== Problem to work on ==
Reproduce, exactly and in full, the lines from the one with "operasi produk kami" through the one with "жалпы аталышы. Бул түшүнүк ар" in the data below; drop pictures.

== Data shown ==
——

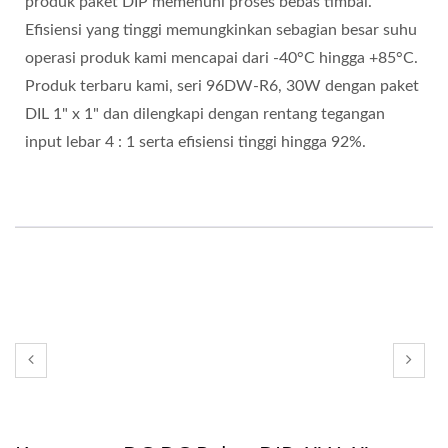
produk paket DIP memenuhi proses bebas timbal.
Efisiensi yang tinggi memungkinkan sebagian besar suhu
operasi produk kami mencapai dari -40°C hingga +85°C.
Produk terbaru kami, seri 96DW-R6, 30W dengan paket
DIL 1" x 1" dan dilengkapi dengan rentang tegangan
input lebar 4 : 1 serta efisiensi tinggi hingga 92%.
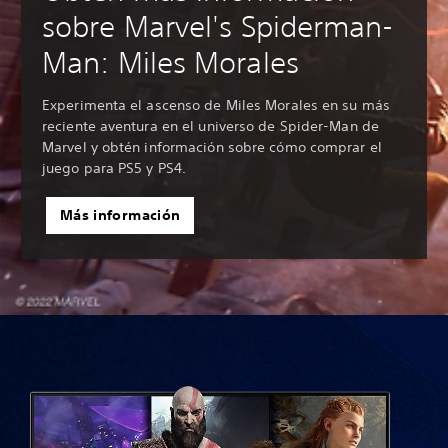
sobre Marvel's Spiderman-
Man: Miles Morales
Experimenta el ascenso de Miles Morales en su más
reciente aventura en el universo de Spider-Man de
Marvel y obtén información sobre cómo comprar el
juego para PS5 y PS4.
Más información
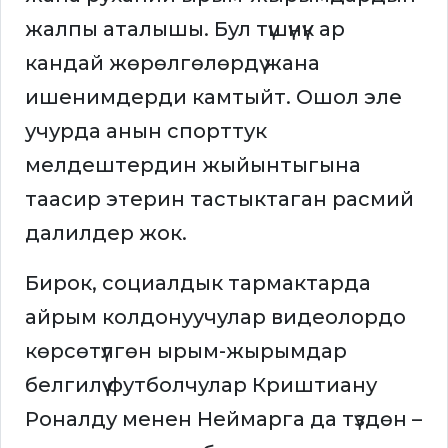
жалпы аталышы. Бул түшүнүк ар
кандай жөрөлгөлөрдү жана
ишенимдерди камтыйт. Ошол эле
учурда анын спорттук
мелдештердин жыйынтыгына
таасир этерин тастыктаган расмий
далилдер жок.
Бирок, социалдык тармактарда
айрым колдонуучулар видеолордо
көрсөтүлгөн ырым-жырымдар
белгилүү футболчулар Криштиану
Роналду менен Неймарга да түздөн –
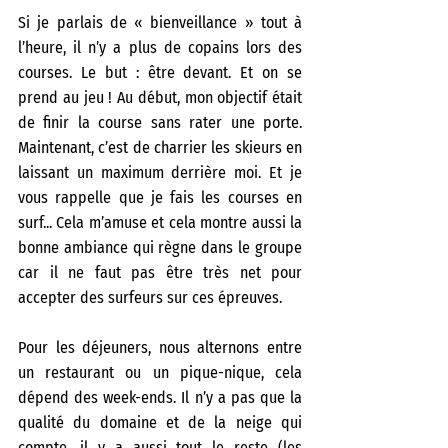
Si je parlais de « bienveillance » tout à 
l’heure, il n’y a plus de copains lors des 
courses. Le but : être devant. Et on se 
prend au jeu ! Au début, mon objectif était 
de finir la course sans rater une porte. 
Maintenant, c’est de charrier les skieurs en 
laissant un maximum derrière moi. Et je 
vous rappelle que je fais les courses en 
surf... Cela m’amuse et cela montre aussi la 
bonne ambiance qui règne dans le groupe 
car il ne faut pas être très net pour 
accepter des surfeurs sur ces épreuves.
Pour les déjeuners, nous alternons entre 
un restaurant ou un pique-nique, cela 
dépend des week-ends. Il n’y a pas que la 
qualité du domaine et de la neige qui 
compte, il y a aussi tout le reste (les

——

== Expected answer ==
operasi produk kami mencapai dari -40°C hingga +85°C.
Produk terbaru kami, seri 96DW-R6, 30W dengan paket
DIL 1" x 1" dan dilengkapi dengan rentang tegangan
input lebar 4 : 1 serta efisiensi tinggi hingga 92%.
sobre Marvel's Spiderman-
Man: Miles Morales
Experimenta el ascenso de Miles Morales en su más
reciente aventura en el universo de Spider-Man de
Marvel y obtén información sobre cómo comprar el
juego para PS5 y PS4.
Más información
жалпы аталышы. Бул түшүнүк ар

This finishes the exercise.